§ PROBLEM
Provide the count of lines below where "Programadores" occurs, with no other output.
++++ INPUT FOR THIS TASK
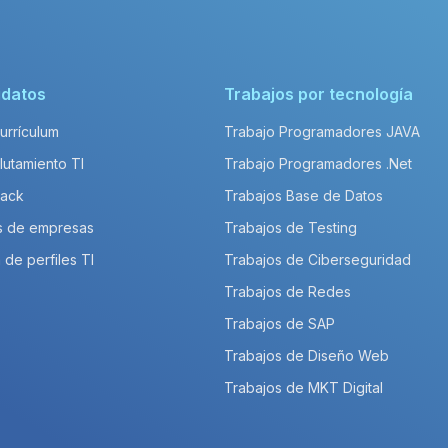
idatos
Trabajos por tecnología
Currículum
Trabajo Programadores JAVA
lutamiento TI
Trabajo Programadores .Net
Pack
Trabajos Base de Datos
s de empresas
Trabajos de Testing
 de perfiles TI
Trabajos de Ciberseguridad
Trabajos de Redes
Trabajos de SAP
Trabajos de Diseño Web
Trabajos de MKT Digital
++++++++
++++ INPUT FOR THIS TASK
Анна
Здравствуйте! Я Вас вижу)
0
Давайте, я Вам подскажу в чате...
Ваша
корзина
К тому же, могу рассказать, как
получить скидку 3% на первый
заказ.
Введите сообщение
++++++++
++++ INPUT FOR THIS TASK
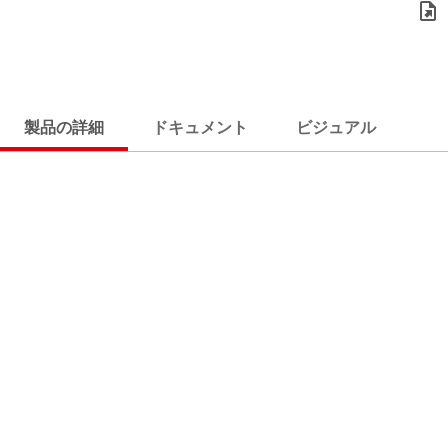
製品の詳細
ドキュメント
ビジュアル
++++++++
§ RESPONSE TO THIS EXERCISE
2